Every line containing the word "Cancel" must be pulled from the records.

::: Source records

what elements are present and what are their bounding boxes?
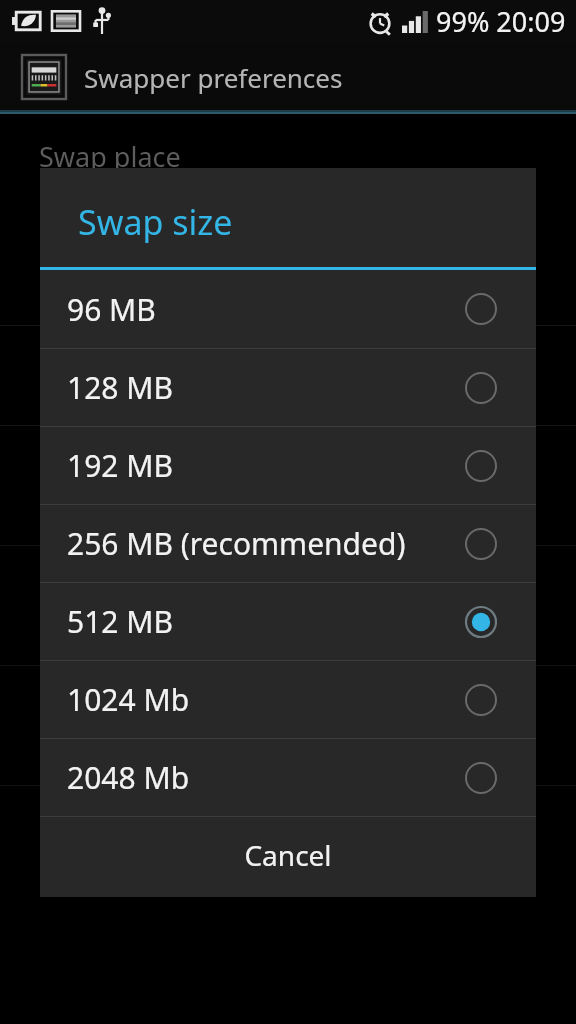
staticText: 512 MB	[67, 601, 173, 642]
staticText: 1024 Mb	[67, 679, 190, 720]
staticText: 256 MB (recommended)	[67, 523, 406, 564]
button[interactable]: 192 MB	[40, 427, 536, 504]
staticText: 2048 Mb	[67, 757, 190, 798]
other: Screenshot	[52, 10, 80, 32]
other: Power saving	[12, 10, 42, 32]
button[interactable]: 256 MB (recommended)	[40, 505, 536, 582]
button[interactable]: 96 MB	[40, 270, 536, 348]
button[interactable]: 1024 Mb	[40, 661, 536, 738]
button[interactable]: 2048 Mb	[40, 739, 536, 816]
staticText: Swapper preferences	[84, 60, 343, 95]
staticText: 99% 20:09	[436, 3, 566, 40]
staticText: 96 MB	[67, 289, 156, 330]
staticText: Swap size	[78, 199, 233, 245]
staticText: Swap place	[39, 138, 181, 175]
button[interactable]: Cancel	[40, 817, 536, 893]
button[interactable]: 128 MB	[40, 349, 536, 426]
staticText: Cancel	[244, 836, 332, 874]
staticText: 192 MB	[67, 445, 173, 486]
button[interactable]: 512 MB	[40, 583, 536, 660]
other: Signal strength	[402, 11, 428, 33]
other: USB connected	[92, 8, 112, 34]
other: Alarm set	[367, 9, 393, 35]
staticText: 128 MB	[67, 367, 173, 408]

::::::

Answer area:
button[interactable]: Cancel	[40, 817, 536, 893]
staticText: Cancel	[244, 836, 332, 874]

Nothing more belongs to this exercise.